Herthas Halbzeitbilanz fällt erschreckend aus: Die Mannschaft hat die wenigsten Siege geschafft (nur zwei), die wenigsten Tore geschossen (15) und die schlechteste Tordifferenz (minus 18). „Ich bin einfach leer“, sagte Bart Goor nach dem freudlosen Abschluss eines freudlosen Jahres.

Wenn man die grausame Hinrunde in einer Szene zusammenfassen wollte, könnte man das dritte Tor nehmen, das die Kölner am Mittwochabend erzielt haben: Herthas Torhüter Gabor Kiraly eilte bei einem Einwurf der Kölner an die Strafraumgrenze, versuchte dort vergeblich mit der Motorik eines Hampelmannes Matthias Scherz am Kopfball zu hindern, Niko Kovac drückte den Ball bei seiner Rettungsaktion gegen den Pfosten, von dort sprang er noch einmal gegen Kovac’ Körper und schließlich ins Tor. Ein bisschen Pech war auch dabei, aber vor allem Unvermögen und Selbstüberschätzung.

Ob der Kader zu schwach sei für den Abstiegskampf, wurde Denis Lapaczinski nach dem Spiel gefragt. „Von der Qualität her auf jeden Fall nicht“, antwortete er und folgte der immer noch herrschenden Meinung, dass Herthas Mannschaft eigentlich zu gut ist für ihre aktuelle Platzierung. Es ist eine gefährliche Einstellung. Sie hat dazu geführt, dass Huub Stevens seinen Trainerjob verlor, dass alle glaubten, ohne Stevens werde es automatisch besser – und dass schließlich auch Andreas Thom gescheitert ist.
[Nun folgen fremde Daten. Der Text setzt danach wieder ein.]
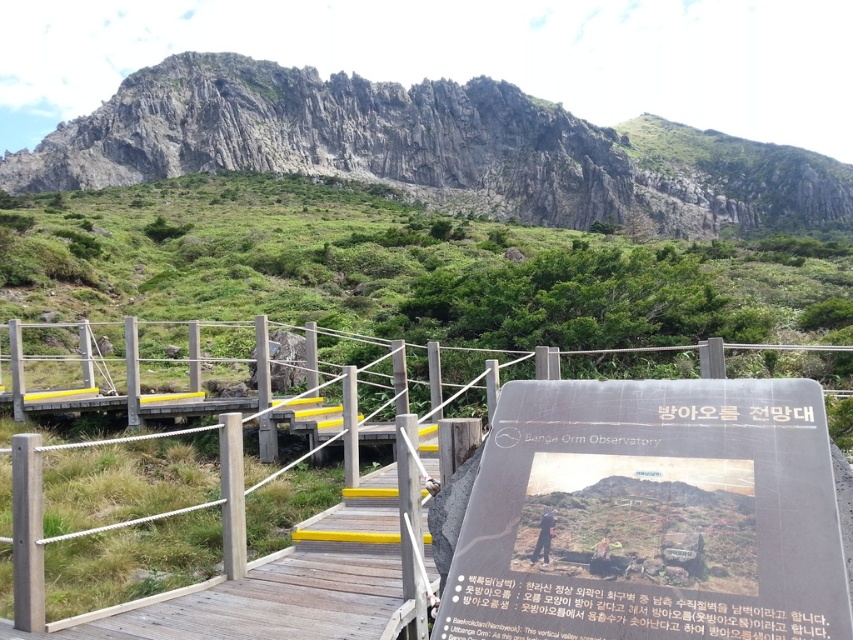 You are standing at the starting point of the wooden pathway and want to reach the point marked at coordinates point (616,404). If your walking speed is 3 feet per second, how many seconds will it take you to reach that point?

The distance of point (616,404) from camera is 54.95 feet. At a walking speed of 3 feet per second, it will take approximately 18.3 seconds to reach the point.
Es gibt jedenfalls wenig, das die Ansicht von der eigentlich ausreichend gut besetzten Mannschaft stützt. Torhüter Kiraly macht inzwischen so viele Fehler, dass niemand mehr von einer temporären Formkrise sprechen kann. Fredi Bobic, immerhin Nationalspieler, schoss gegen Köln nicht ein einziges Mal aufs Tor. Immer mehr aber erweist sich Marcelinho als Herthas größtes Problem: Am Anfang der Saison war er das Problem, weil er verletzungsbedingt fehlte; jetzt ist er es, weil er spielt.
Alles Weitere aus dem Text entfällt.